Can anything go wrong with gold at this point?

Discussion in 'Risk Management' started by Saltynuts, Dec 22, 2019.

  1. Governments around the world are printing currency at record paces. Any reason NOT to go long hard-core into gold now? Just seems that long term it has to make a killing... maybe the ONLY thing that might make a killing long term at this point...
     
  2. I doubt it will break out like the gold bugs and metals touts claim. Gold produces no payment for the owner, unless it is leased. Not sure what vehicle you have obtained exposure with, but there can also be the issue of a collectibles tax.
     
    avatar-ds likes this.

  3. DGLD. Short 1% of your portfolio every 2 days. Continue until account maxed out. After that, let it ride. Come thank Saltynuts for making you rich.
     
  4. My thoughts, anyways. No taxes at all. Win win WIN.
     
  5. wmwmw

    wmwmw

    It is much more complicated than you think.

    3 major factors impact gold price:
    1. Risk premium associated with trade war;
    Since phase one deal has been reached, risk premium on gold is on the decline, and the impact on gold price is on the down side;

    2.US economic strength, which will affect FED rate policy. It is hard to know where is the future US economy direction. But the trade war deal will have positive impact on US economy, so it is possible US economy turn up in the next a few years;

    3. Most countries are cutting rate and printing money, but this is due to the fact their economies have been doing down because of trade war. If trade tension ease and their economies turn round and getting better, the other way is more likely and their rates will go up,diminishing gold demand.

    So anything is possible for future gold price but the chance is gold is more likely to go down than up in long term.
     
  6. maxinger

    maxinger

    over the next few quarters,
    unlikely anything will go wrong with gold.

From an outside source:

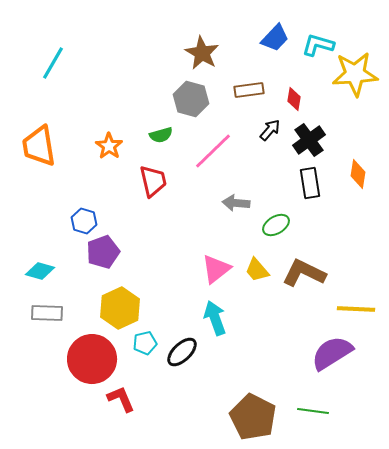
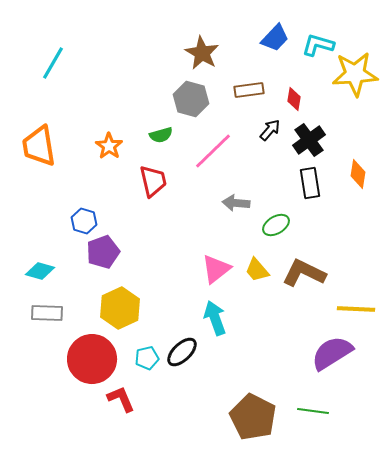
cyan pentagon: moved 2 px right, 15 px down
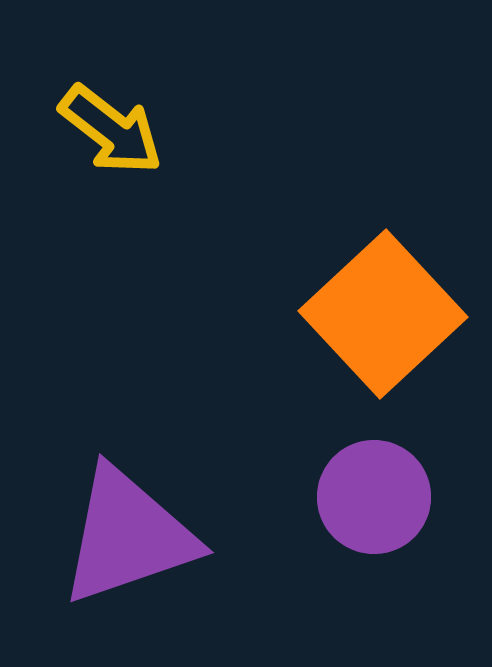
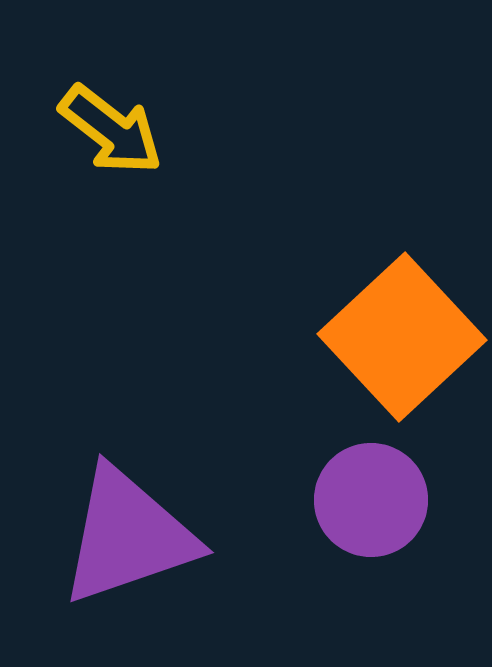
orange square: moved 19 px right, 23 px down
purple circle: moved 3 px left, 3 px down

    look at quarterly range data over the past few decades.
    between 1993 to 2001, quarterly range was very low at around 30 points.
    ie gold was virtually untradable.


    since then quarterly range has increased significantly to somewhere between
    80 to highest at 450 points in 2011.
    3Q19 it was at decent level of 180 points.

    we expect to see good quarterly range over the next few quarters
    and we should continue to make hay while the sun shines.
     
  7. dozu888

    dozu888

    gold/silver ratio and platinum/gold premium - check long term trends on these... gold is over valued.

    other than that gold has these problems -

    - for inflation hedge equities are much better... hedging while producing profit/growth for you;
    - for crisis hedge USD is much better.... check what happened during the '08 crisis; gold went DOWN, USD went UP.... the dollar is the true gold of today.
    - from the speculation perspective OP has cited the conventional wisdom which has been sold to the general public aka the dumb money... check all the youtube gold salesmen channels, 100:1 like dislike ratio on almost all of them... because the dumb money has already bot them, with little sideline money to push the price higher....

    'can anything go wrong', which implies nothing/little can go wrong, is exactly the problem lol.... stuff needs to climb the wall of worry, which means you need to get in at the time of uncertainty when there is still sideline money waiting for clarity. by the time everybody has consensus 'nothing can go wrong', that's when everybody has already bot, the price has nowhere to go, but DOWN... this is universal for any assets.
     
    Last edited: Dec 22, 2019
  8. Specterx

    Specterx

    Gold historically has been a useful portfolio component - but keep in mind that the launch of GLD in 2004 dramatically upended the market, and was a major (if not THE major) driving force behind the 2005-11 bull. Before that there was the Nixon-shock bull from 1971-80, followed by a 24 year bear market.

    Obviously there was huge monetary expansion and significant inflation from 1980-2004, so there's no straightforward mechanical link between these things and the gold price.

    The best signal for a renewed multi-year bull would be something like the launch of MMT, or another catalyst event which clearly shakes the foundation of the monetary system. Tough to develop much of a thesis otherwise beyond purely technical/trend measures.
     
  9. We already live in MMT but no one admits it. The real disaster would be politicians realizing it though I'm sure they're no dummies
     
  10. ET180

    ET180

    The dollar is not gold. Look at how much purchasing power the dollar has lost relative to gold over decades. 2008-2009 was a period of deflation. Dollar does well during deflation and gold performs poorly during deflation. The monetary response immediately following 2008 was inflationary, then gold did well.

    The worst thing that could happen to gold is if all the world governments got serious and started seeing debt as the next climate change. If everyone or even just the US embraced austerity and started running balanced budgets -- increased taxes, cut spending and entitlements, that would be very bad for gold. Second worst scenario would be strong economic growth with rising interest rates.

    I wish there was an instrument whose value directly correlated with total government debt. If there was, I would go full long with max leverage.